There’s a video game coming out soon where you can play as a Christian paramilitary trooper prowling the streets of New York City, capping Muslims, gays, and other non-Rapturable beings while yelling (really) “Praise the Lord!” The culture wars are really getting out of hand. Christian rock, created 30 years ago by Jesus Movement hippies, has spawned a wider Christian cultural market, and it’s gaining ground fast. Now a whole universe of Christian-only media–a Christianized pop culture running parallel to the mainstream–offers a retreat from and defense against the taint of secular entertainment.

To an outsider the entire concept seems doomed to fail, starting with the rock. Here’s a musical form aping a secular style whose lifeblood is venality and sin being shackled to a religion–most often an evangelical strain of American Protestantism–that abhors not only sin but in a lot of cases that kind of music. According to most of the players interviewed in Andrew Beaujon’s new rock-critical-cum-sociological study, Body Piercing Saved My Life, even the fans understand that most of it sucks.

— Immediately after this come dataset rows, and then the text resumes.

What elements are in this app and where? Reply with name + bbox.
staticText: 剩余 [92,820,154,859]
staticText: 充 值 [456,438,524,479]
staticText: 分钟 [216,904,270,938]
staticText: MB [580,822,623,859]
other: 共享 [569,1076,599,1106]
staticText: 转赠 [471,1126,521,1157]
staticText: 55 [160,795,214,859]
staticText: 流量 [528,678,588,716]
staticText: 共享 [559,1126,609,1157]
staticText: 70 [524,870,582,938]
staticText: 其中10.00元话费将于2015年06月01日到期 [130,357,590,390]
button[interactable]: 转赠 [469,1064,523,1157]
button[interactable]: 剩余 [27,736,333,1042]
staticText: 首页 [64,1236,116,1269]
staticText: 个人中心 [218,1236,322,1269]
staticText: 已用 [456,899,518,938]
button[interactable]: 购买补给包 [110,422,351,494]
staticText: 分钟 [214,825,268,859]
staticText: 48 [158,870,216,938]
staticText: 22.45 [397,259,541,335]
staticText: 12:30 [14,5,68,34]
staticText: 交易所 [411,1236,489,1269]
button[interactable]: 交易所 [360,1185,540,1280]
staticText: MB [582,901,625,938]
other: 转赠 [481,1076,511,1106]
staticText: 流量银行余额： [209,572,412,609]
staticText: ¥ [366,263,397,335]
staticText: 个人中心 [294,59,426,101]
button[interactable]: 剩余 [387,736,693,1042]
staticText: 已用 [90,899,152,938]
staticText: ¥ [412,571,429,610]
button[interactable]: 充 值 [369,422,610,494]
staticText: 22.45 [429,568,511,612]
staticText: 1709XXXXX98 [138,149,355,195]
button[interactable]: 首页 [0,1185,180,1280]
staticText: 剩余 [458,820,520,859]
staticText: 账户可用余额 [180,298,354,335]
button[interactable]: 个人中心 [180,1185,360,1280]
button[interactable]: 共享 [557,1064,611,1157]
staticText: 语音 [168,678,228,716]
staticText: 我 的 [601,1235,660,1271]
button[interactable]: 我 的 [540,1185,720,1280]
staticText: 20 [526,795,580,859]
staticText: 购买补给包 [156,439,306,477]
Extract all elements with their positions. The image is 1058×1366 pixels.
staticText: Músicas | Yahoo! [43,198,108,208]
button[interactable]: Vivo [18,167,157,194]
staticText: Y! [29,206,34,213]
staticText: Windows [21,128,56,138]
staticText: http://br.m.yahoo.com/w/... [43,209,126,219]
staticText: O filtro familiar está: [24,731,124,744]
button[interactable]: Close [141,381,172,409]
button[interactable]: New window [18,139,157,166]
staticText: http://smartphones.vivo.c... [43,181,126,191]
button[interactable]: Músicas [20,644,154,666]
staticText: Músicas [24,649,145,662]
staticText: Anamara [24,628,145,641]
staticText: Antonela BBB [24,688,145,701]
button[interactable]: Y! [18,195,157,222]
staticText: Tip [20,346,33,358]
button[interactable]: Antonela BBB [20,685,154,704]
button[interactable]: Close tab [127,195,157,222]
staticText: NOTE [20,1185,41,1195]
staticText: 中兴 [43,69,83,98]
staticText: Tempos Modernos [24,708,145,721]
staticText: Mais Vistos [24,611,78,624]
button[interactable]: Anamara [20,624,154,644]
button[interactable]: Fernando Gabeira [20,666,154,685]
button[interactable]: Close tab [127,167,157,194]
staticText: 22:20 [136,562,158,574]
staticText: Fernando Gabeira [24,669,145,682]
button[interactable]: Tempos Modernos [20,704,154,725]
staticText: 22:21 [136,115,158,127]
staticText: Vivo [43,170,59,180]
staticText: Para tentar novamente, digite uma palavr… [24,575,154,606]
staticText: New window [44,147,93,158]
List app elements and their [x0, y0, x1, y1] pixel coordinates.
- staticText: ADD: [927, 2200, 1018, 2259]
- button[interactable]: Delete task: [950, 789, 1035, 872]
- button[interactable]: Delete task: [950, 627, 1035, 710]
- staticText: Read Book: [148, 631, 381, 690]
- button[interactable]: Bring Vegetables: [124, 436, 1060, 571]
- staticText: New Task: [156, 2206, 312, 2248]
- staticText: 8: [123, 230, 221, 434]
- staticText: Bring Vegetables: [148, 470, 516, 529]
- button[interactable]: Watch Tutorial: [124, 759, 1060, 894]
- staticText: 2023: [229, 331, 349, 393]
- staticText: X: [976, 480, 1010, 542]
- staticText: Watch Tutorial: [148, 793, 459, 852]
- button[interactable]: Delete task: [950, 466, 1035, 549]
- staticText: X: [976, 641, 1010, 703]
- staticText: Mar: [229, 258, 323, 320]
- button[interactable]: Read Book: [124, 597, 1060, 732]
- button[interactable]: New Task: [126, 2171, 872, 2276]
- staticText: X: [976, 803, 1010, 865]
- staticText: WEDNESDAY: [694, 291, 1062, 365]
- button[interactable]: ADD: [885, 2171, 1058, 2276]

Beaujon–a contributor to Spin and now managing editor of the Washington City Paper in D.C.–spent a year immersed in the Christian rock scene, a secular Daniel in a cave of guitar-strumming lions. With the exception of a few musicians like Sufjan Stevens, Pedro the Lion’s David Bazan, and that Danielson dude who sings from inside a fake tree, almost the entire Christian rock catalog is a celebration of the overproduced and bombastic, but Beaujon handles the task with an open mind. He tries to understand, not mock, the industry that gave the world both Stryper and Amy Grant.

Through interviews with Bazan, Brandon Ebel (owner of Christian punk label Tooth & Nail), and other grown children of Christian rock, he discovers the music’s apparently modest purpose. Like all teenagers, religious kids want to fit in. But for a variety of reasons–faith, cultural isolation, and parental rules among them–the common ground of secular pop culture isn’t available to them. Thanks to Christian artists making pop, metal, hardcore, punk, rap, and indie rock, they can listen to the same kind of music their peers do, only vetted by a church- and family-approved apparatus.

On the other side of the mike, however, things aren’t so cozy. The Christian rock scene can and has produced acts that are actually good, but more often than not, performers good enough to have a choice shoot for secular success rather than remain in the Christian-rock ghetto. As Beaujon points out, the hard-rock band Switchfoot was nominated in eight different categories and won Artist of the Year at the 2005 Dove Awards (sort of the Christian Grammys), but, having already crossed over into MTV semifame, didn’t even show up to accept.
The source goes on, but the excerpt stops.